■ The problem
The output should be exactly the lines from the one containing "Terms and Conditions (448, 2448)" through the last line of the records, and only those.

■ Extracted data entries
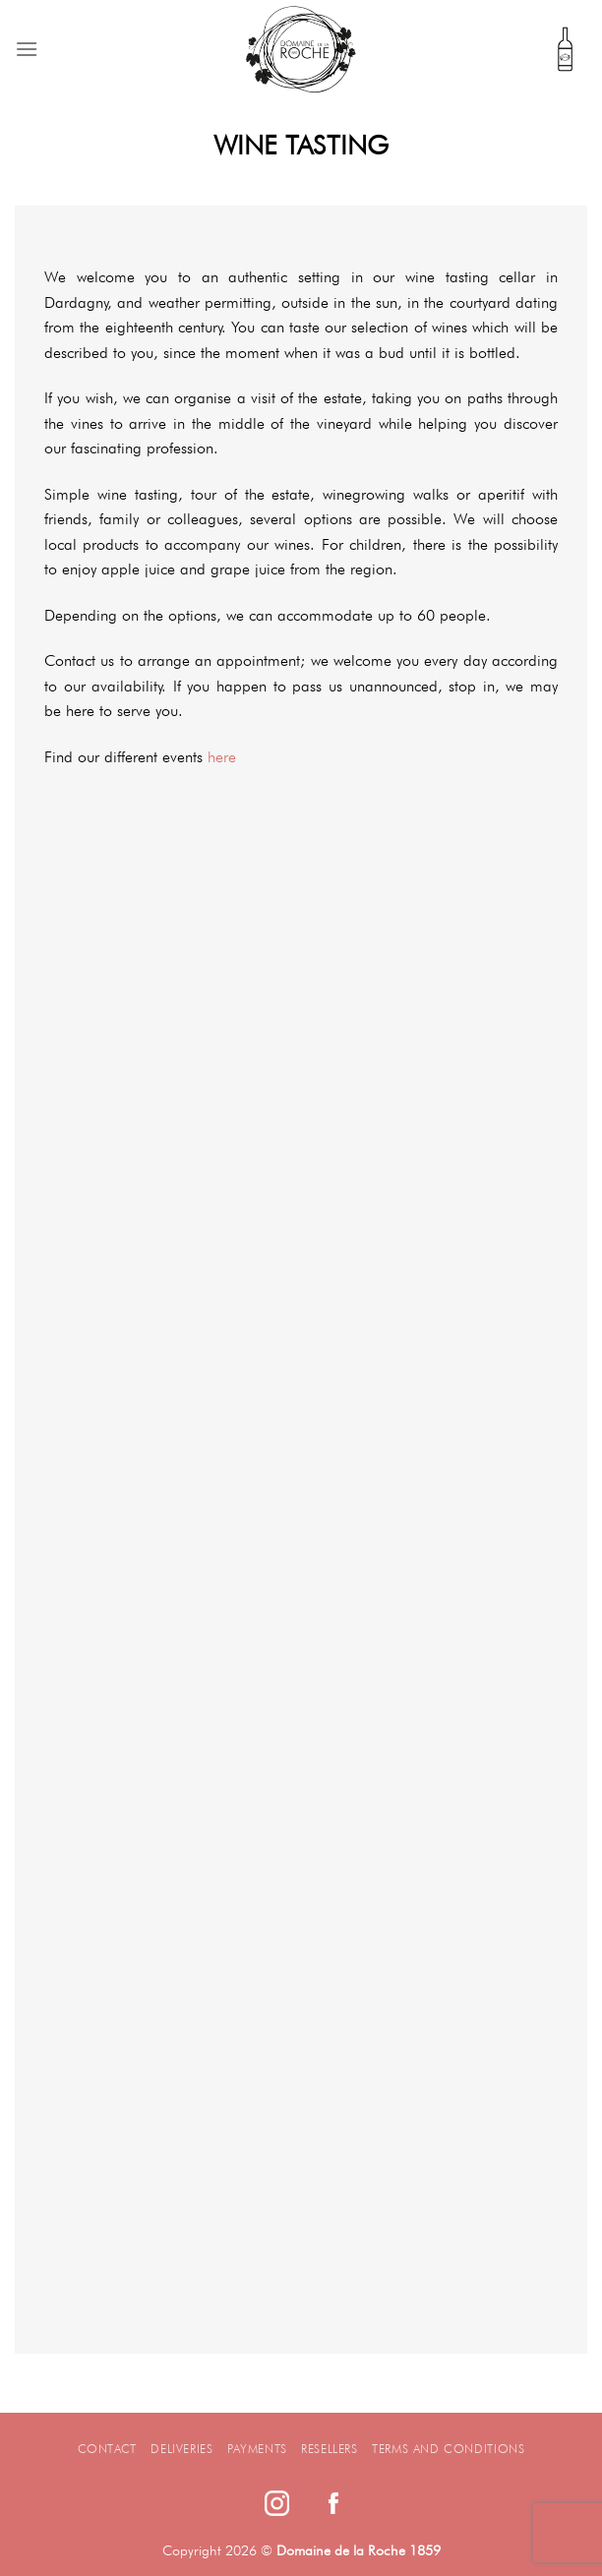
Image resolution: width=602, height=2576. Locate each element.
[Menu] (26, 49)
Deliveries (181, 2448)
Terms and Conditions (448, 2448)
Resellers (329, 2448)
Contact (107, 2448)
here (222, 757)
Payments (257, 2448)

■ Solved exercise
Terms and Conditions (448, 2448)
Resellers (329, 2448)
Contact (107, 2448)
here (222, 757)
Payments (257, 2448)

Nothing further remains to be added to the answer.